Human rights activists in Paraguay have led a wave of fierce public indignation after a series of alarming cases in which sexual violence towards young girls has culminated in murder and child pregnancy.

The highly conservative South American country has long struggled with high levels of sexual violence towards children.

On 29 June, a 12-year-old Guaraní indigenous girl was found murdered with signs of sexual abuse in the Arroyo Corá indigenous community in the Itapúa administrative department. A 26-year-old man was arrested.

Bernarda Pessoa, a leader of the Qom indigenous people and activist of the Organisation of Rural and Indigenous Women (Conamuri), said that nowhere near enough was being done to protect children, especially indigenous children.

Earlier this year, several other cases of extreme sexual violence towards indigenous girls – including another murder in Paraguay’s capital, Asunción – prompted a string of large protests demanding justice.

“The state does so little,” said Pessoa. “Only the general public debates and protests. But afterwards, it’s as if nothing at all happened. That’s how the stories of the deaths of many indigenous children end.”

Aníbal Cabrera, executive director of the Paraguayan Coordination Group for the Rights of Children and Adolescents (CDIA), described a raging “pandemic” of violence towards children. His organisation reports that an act of sexual violence towards minors is registered every two hours, and Cabrera said figures would only have intensified during Paraguay’s Covid-19 lockdown.

“We are in an extremely machista and authoritarian society that perceives a girl or boy as an object and not as a subject of rights,” he said.

Cabrera said a clear sign of this sexual violence is Paraguay’s high child pregnancy rate.

On 26 June, an 11-year-old girl gave birth by caesarean section after being rushed from her home in the north-eastern city of Pedro Juan Caballero to a hospital in the city of Itauguá.

The girl, whose pregnancy was described as “high risk”, was reported to have been sexually abused by a 14-year-old boy living at the same residence, who has been charged.

It was disclosed that authorities knew of four other girls under the age of 14 currently pregnant in the city.

A United Nations Population Fund report states that, on average, two girls aged between 10 and 14 give birth every day in Paraguay. The country has one of the highest rates of child and teen pregnancy in Latin America, a region that, as a whole, has the second-highest rates in the world.

This recent case echoes the pregnancy of another 11-year-old girl – who became known by the pseudonym of “Mainumby” when her case was widely reported in the international press in 2015, prompting intense debate about abortion in Paraguay.

Mainumby – who was sexually abused by her stepfather – was denied an abortion by the state, despite pleas from her family and international outcry.

Abortion remains illegal in Paraguay except when it is deemed that the mother’s life is at risk – an exception that is rarely granted according to Cabrera.

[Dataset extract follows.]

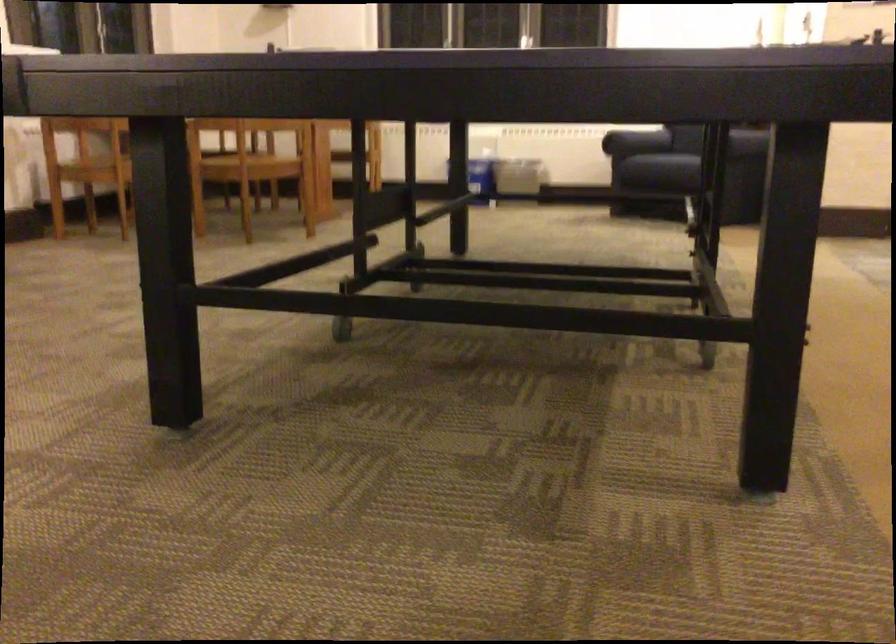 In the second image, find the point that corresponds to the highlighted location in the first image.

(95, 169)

A woman was arrested on 20 June accused of having convinced her 14-year-old daughter, who had been sexually abused, to terminate her pregnancy.

Cabrera said that, while comprehensive sexual education should be key for preventing sexual violence, it was largely absent from highly Catholic Paraguay’s education system. In 2017 the ministry of education moved to ban all materials deemed to refer to the nebulous concept of “gender ideology”.

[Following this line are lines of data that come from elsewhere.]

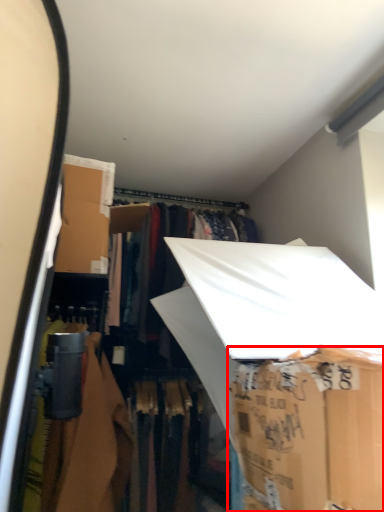 Question: From the image's perspective, where is storage box (annotated by the red box) located relative to storage box?

Choices:
 (A) above
 (B) below

Answer: (B) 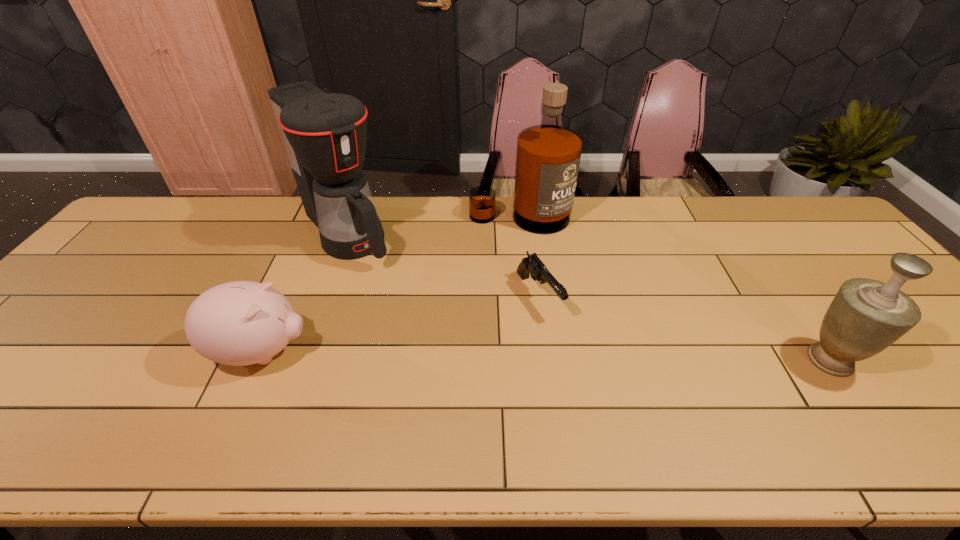 The image size is (960, 540). I want to click on free area in between the gun and the piggy bank, so click(x=400, y=323).

Locate an element on the screen. The height and width of the screenshot is (540, 960). free spot between the third shortest object and the coffee maker is located at coordinates (588, 298).

Locate an element on the screen. This screenshot has height=540, width=960. free point between the second shortest object and the coffee maker is located at coordinates (304, 293).

I want to click on free space between the liquor and the third shortest object, so coord(675,289).

This screenshot has height=540, width=960. Identify the location of object that is the second nearest to the fourth tallest object. (532, 265).

Where is `object that is the fourth closest to the gun`? The width and height of the screenshot is (960, 540). object that is the fourth closest to the gun is located at coordinates (866, 316).

Locate an element on the screen. The width and height of the screenshot is (960, 540). blank area in the image that satisfies the following two spatial constraints: 1. on the front side of the shortest object; 2. on the right side of the liquor is located at coordinates (528, 296).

Teresa Martínez, minister for childhood and adolescence, agrees with the need to change policy.

“Comprehensive sexual education must be strongly incorporated from the start of the education system,” she said.

She said her ministry had achieved encouraging results from a pilot sex education programme for parents. While lessons had been learned from Mainumby’s case, she said, “there’s still a long way to go”.

Cabrera said both state and society must push for change.

“It’s almost as if there’s a complicit silence. We need to form a social agreement between everyone: we need to improve as a society in our protection of children and respect for their lives.”